Sadhu Videhi is an Indian sannyasi: a wandering monk. He surrendered a successful professional career as a clinical psychologist, renounced everything and carrying a shoulder bag, two spare pieces of cloth and a begging bowl, walked away from home at the age of 40.
He took the name of Sadhu, the Hindu name for a renunciate (although he would not call himself a Hindu) and took the name Videhi meaning "no body" as a reminder that we are not the body. He was barefoot and trusting in the love of God and inspired by the example of his guru Jesus, and the Hindu tradition of sannyasi, he stepped into a whole new experience.
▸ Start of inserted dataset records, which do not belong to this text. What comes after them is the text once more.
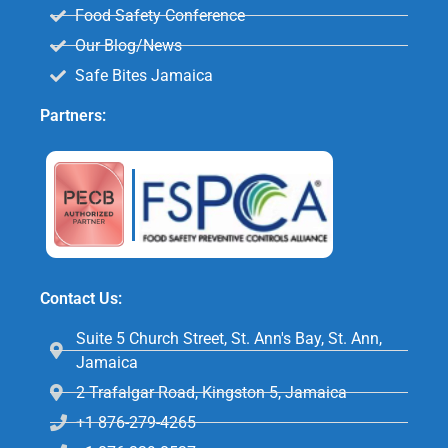
Food Safety Conference
Our Blog/News
Safe Bites Jamaica
Partners:
Contact Us:
Suite 5 Church Street, St. Ann's Bay, St. Ann,
Jamaica
2 Trafalgar Road, Kingston 5, Jamaica
+1 876-279-4265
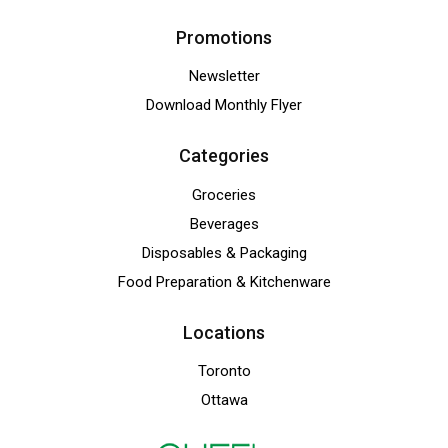
Promotions
Newsletter
Download Monthly Flyer
Categories
Groceries
Beverages
Disposables & Packaging
Food Preparation & Kitchenware
Locations
Toronto
Ottawa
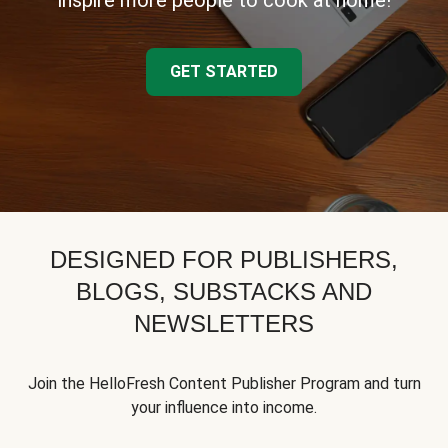
inspire more people to cook at home!
GET STARTED
DESIGNED FOR PUBLISHERS,
BLOGS, SUBSTACKS AND
NEWSLETTERS
Join the HelloFresh Content Publisher Program and turn
your influence into income.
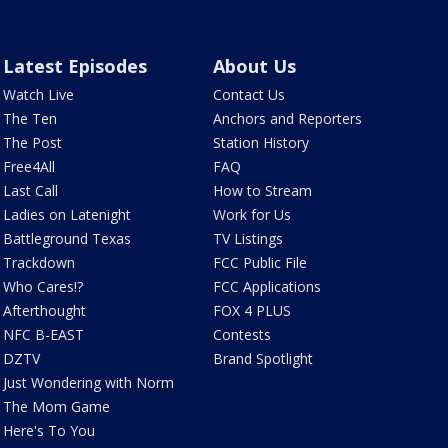
Latest Episodes
About Us
Watch Live
Contact Us
The Ten
Anchors and Reporters
The Post
Station History
Free4All
FAQ
Last Call
How to Stream
Ladies on Latenight
Work for Us
Battleground Texas
TV Listings
Trackdown
FCC Public File
Who Cares!?
FCC Applications
Afterthought
FOX 4 PLUS
NFC B-EAST
Contests
DZTV
Brand Spotlight
Just Wondering with Norm
The Mom Game
Here's To You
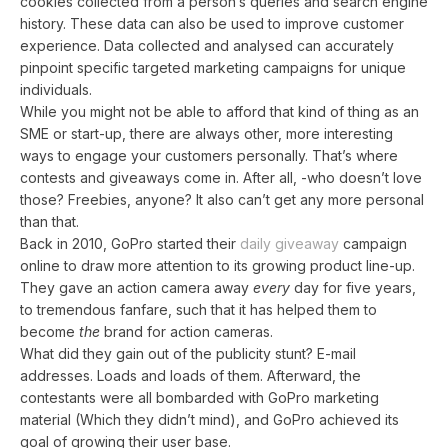
cookies collected from a person’s queries and search engine
history. These data can also be used to improve customer
experience. Data collected and analysed can accurately
pinpoint specific targeted marketing campaigns for unique
individuals.
While you might not be able to afford that kind of thing as an
SME or start-up, there are always other, more interesting
ways to engage your customers personally. That’s where
contests and giveaways come in. After all, -who doesn’t love
those? Freebies, anyone? It also can’t get any more personal
than that.
Back in 2010, GoPro started their
daily giveaway
campaign
online to draw more attention to its growing product line-up.
They gave an action camera away
every
day for five years,
to tremendous fanfare, such that it has helped them to
become
the
brand for action cameras.
What did they gain out of the publicity stunt? E-mail
addresses. Loads and loads of them. Afterward, the
contestants were all bombarded with GoPro marketing
material (Which they didn’t mind), and GoPro achieved its
goal of growing their user base.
Coming from a wealthy family he had never walked barefoot, slept rough or been short of money, but he says he has never regretted his decision, even for a minute, and has rarely been hungry. He acknowledges the first year was very difficult - he had a huge ego and begging for food was very challenging, particularly when he was refused with a gesture of dismissal. As a sannyasi he could only beg for food five times a day so if five people refused him he would eat nothing that day. He was also required to stay no longer than three nights in any one place.
Throughout his life Sadhu had been a seeker, studying different faiths and practising meditation and yoga. He determined while wandering to experience for himself the richness of all religions by living with people of different faiths, coming to understand and know the truth at the heart of all traditions.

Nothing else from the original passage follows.